Take Shelter (2011)
6/10
Slow paced, great performances, wouldn't recommend
2 January 2013
Warning: Spoilers
The movie works for 90 percent of its running time, depicting a family enduring terrible emotional hardship because of the isolated and peculiar behaviour of the father figure. For most of the film those hardships are well displayed, filled with dread and uncertainty over the main character's strange behaviour, triggered by his apocalyptic visions and dreams. The pace is almost too slow but it seems to be just enough to maintain that level of tension where you almost can't stand it and in the climactic bunker scene, it worked to a "T".

Unfortunately all the depth and intricacies of emotion that evolved over the course of the film are flushed down the toilet by an ending that betrays all of the emotional investment that we made into all the characters and their struggles.
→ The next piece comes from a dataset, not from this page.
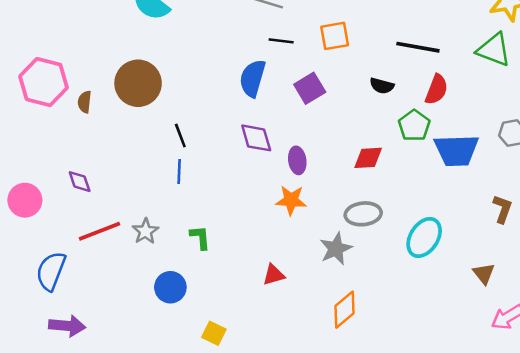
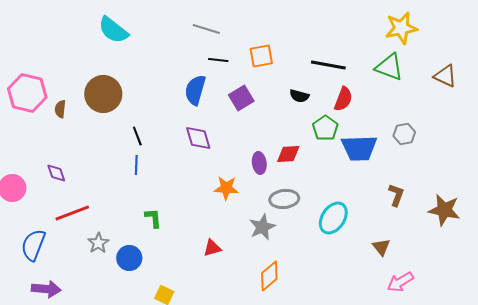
purple ellipse: (297, 160) -> (259, 163), moved
gray star: (146, 231) -> (98, 243), moved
I've tried to work it out in my head that his wife is only "seeing" the storm as some sort of reflection of her desire to keep her family together and thus bypassing the treatment that he needs, but if that was the case then none of the other metaphors or even simple story elements (her not hearing the storm outside the bunker, no one else seeing or hearing anything he sees, the dream elements that were exclusive to him etc. etc.), none of those thing make sense then either, except as some elaborate trick where the meaning of these element isn't really established at all. It all just seems like some whim to pull off an "AHA" ending. Either that or its just a poorly executed ending.

The big problem with the ending is that the whole movie is about this man and woman trying to keep their family together, staying together through struggle (with his hallucinations and the subsequent chaos they cause), raising a child and then after the bunker scene it stops being about the family and turns into 2012.

The intricate struggles of dealing with mental illness, its effect on family, friends, and workplace are all wonderfully displayed and I don't think I'm alone in thinking that that was the intent of the first 7/8 of the film. To have it all become a "see you were wrong" thing is cheap and crappy.